*** Opening Material for the task ***
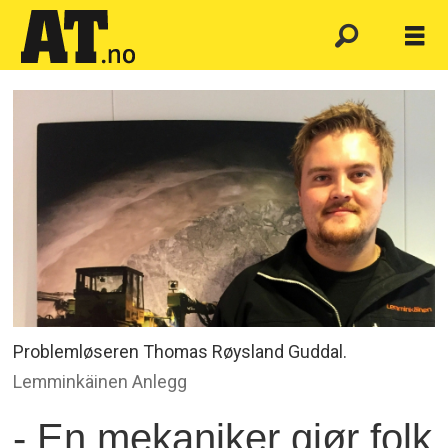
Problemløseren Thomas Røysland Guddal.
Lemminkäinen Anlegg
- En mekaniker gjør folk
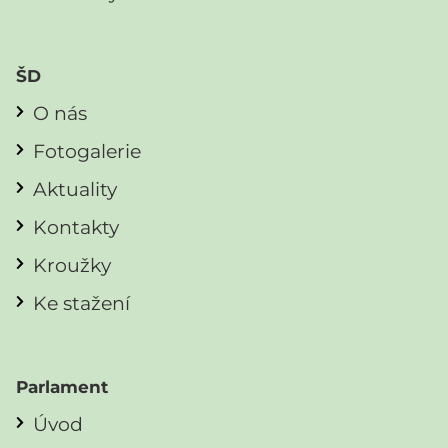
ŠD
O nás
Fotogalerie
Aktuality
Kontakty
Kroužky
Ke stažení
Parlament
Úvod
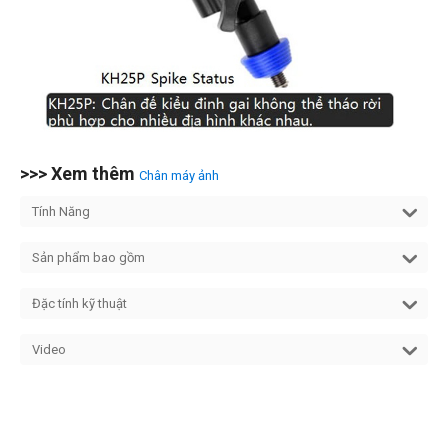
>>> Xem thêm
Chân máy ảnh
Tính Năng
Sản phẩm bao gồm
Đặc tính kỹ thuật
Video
*** Closing Material for the task ***
*** Opening Material for the task ***
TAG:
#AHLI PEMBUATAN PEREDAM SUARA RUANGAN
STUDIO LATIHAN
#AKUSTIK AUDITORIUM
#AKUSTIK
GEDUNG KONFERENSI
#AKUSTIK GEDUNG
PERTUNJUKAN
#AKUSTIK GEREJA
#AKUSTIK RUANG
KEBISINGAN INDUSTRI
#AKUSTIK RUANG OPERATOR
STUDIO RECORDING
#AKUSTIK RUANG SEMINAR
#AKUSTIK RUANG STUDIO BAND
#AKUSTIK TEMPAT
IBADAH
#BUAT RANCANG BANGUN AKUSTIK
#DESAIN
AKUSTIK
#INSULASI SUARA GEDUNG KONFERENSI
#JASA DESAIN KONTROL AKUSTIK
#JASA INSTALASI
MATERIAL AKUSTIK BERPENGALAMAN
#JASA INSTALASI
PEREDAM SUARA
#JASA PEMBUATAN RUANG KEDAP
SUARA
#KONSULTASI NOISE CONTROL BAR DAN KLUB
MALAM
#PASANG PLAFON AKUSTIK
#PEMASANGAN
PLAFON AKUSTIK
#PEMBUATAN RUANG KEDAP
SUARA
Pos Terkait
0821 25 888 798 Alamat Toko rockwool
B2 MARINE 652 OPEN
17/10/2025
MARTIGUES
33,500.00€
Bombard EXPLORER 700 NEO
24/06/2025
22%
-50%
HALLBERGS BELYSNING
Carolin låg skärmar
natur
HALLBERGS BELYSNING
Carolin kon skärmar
*** Closing Material for the task ***
*** Opening Material for the task ***
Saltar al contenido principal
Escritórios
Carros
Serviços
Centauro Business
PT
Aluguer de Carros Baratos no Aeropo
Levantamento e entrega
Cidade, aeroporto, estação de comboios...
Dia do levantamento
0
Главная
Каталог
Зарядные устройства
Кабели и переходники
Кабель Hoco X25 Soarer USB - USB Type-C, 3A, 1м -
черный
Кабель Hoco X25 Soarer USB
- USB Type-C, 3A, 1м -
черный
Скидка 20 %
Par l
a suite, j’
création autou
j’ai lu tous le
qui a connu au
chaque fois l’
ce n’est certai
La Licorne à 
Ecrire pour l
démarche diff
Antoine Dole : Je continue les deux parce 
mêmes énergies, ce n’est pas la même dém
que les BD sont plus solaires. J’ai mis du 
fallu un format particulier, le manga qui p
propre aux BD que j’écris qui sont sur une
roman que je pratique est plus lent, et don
*** Closing Material for the task ***
=== Description of the task ===
All lines above that include the word "KEDAP" must be copied into the answer.

=== Response to this exercise ===
#JASA PEMBUATAN RUANG KEDAP
#PEMBUATAN RUANG KEDAP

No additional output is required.